## Exercise requirements:
Each line holding the string "irréductibles" is to be copied from the data.
Excerpted data section start
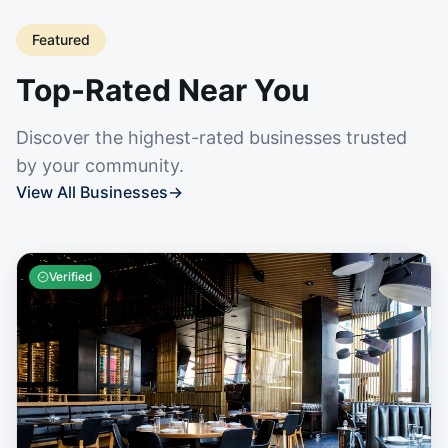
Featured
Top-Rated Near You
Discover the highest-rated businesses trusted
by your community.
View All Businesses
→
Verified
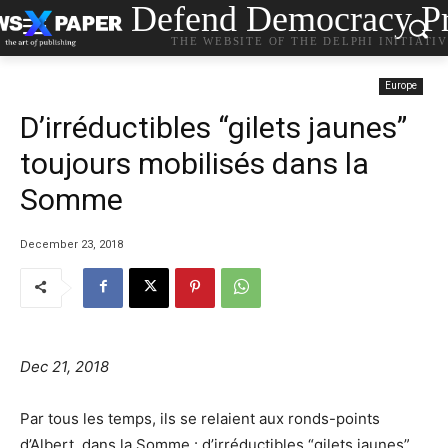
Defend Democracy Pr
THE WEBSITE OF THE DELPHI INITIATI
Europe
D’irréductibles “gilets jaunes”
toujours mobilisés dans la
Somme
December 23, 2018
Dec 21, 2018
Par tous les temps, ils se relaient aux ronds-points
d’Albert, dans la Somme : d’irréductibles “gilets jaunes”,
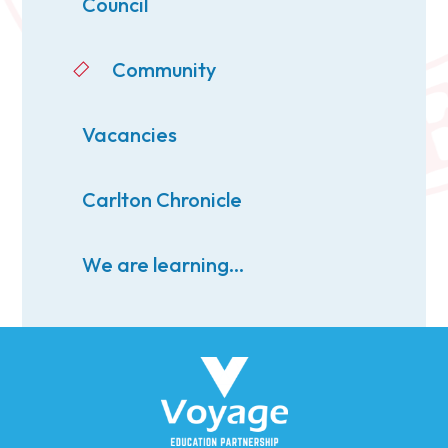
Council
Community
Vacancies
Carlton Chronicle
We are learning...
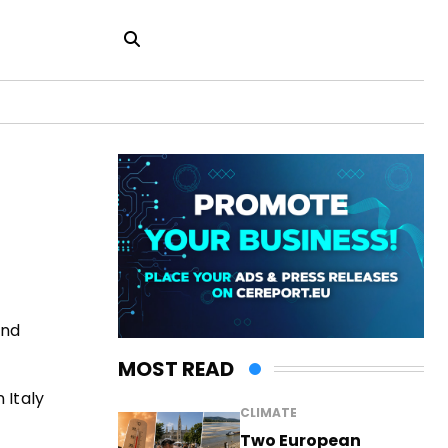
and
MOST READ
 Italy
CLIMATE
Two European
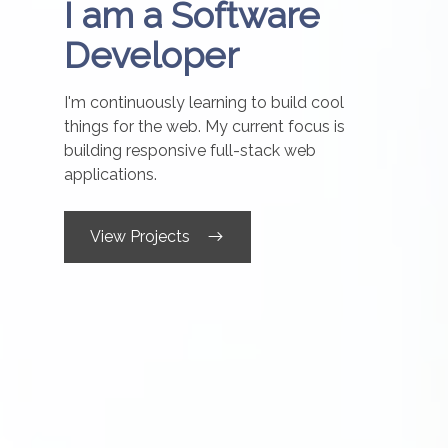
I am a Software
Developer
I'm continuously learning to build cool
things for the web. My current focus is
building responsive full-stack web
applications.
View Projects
Excerpted data section end
Excerpted data section start
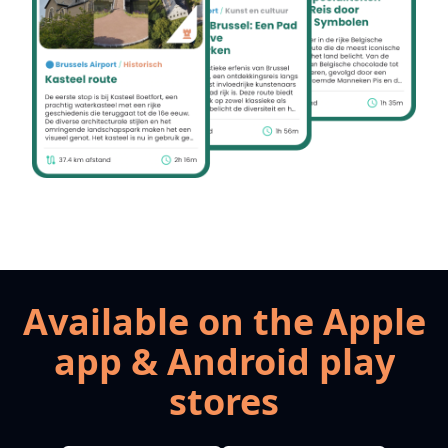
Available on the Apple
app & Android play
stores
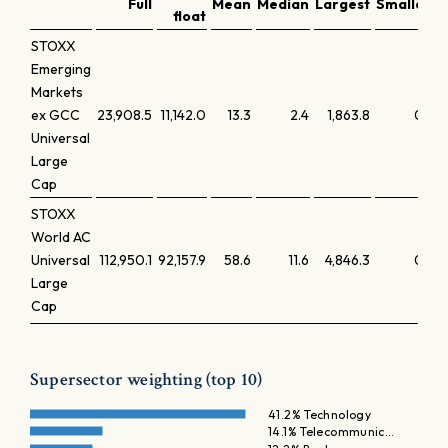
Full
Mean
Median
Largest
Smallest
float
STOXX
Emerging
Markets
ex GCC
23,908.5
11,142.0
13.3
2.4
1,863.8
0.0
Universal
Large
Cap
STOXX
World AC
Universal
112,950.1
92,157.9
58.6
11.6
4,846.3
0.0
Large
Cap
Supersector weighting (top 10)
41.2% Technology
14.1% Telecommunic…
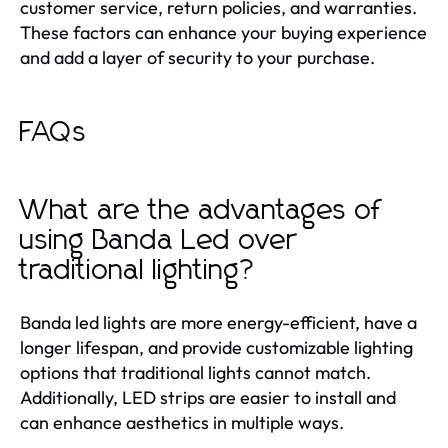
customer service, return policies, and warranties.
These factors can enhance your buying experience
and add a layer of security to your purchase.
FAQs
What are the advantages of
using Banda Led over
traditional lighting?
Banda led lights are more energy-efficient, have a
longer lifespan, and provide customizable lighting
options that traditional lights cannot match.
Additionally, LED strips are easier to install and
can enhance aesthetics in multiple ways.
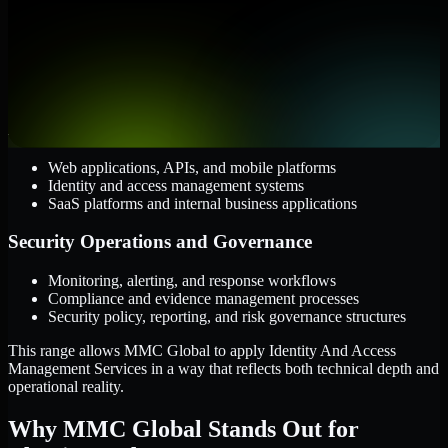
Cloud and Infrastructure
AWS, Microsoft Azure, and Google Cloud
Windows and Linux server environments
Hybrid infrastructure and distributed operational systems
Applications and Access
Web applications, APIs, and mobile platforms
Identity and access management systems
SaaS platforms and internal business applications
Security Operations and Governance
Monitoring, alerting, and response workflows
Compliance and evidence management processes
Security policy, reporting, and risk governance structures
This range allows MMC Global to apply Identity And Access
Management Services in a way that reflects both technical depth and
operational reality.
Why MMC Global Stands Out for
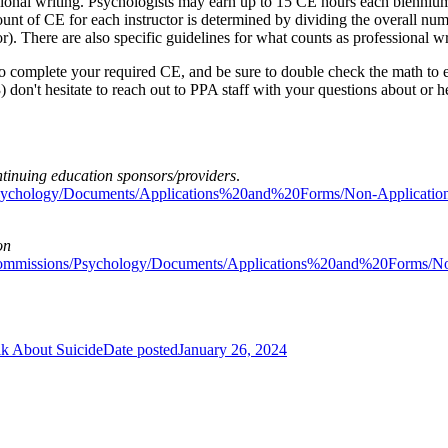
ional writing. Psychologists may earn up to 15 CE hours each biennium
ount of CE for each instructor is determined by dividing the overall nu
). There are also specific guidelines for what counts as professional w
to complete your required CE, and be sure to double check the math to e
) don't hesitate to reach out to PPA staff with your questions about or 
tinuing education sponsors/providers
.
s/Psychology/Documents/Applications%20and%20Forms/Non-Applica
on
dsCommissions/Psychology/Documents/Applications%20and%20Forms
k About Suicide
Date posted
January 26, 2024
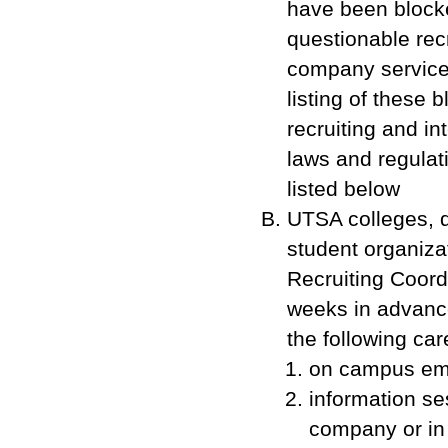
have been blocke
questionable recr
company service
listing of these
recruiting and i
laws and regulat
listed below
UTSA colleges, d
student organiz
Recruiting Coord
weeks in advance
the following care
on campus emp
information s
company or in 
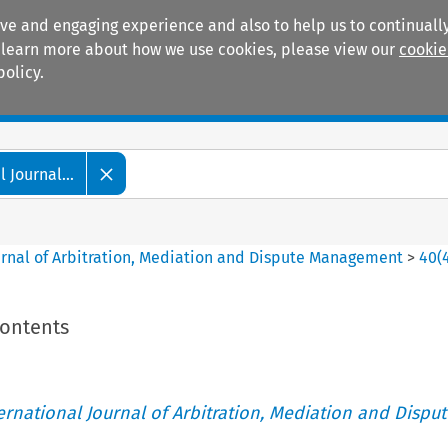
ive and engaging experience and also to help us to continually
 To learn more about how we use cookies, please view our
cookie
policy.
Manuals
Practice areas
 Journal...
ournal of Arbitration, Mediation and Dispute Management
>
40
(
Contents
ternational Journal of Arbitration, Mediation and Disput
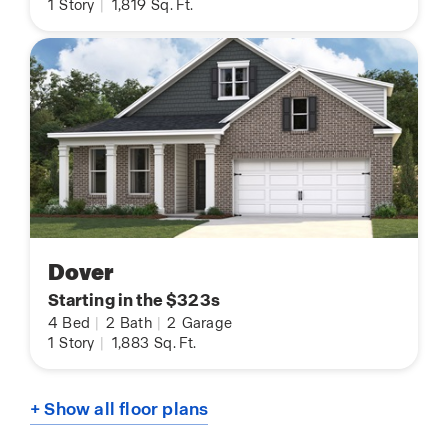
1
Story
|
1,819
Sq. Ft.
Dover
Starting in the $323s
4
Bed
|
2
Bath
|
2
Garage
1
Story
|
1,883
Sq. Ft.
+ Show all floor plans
Excerpted data section end
## Exercise response:
D’irréductibles “gilets jaunes”
d’Albert, dans la Somme : d’irréductibles “gilets jaunes”,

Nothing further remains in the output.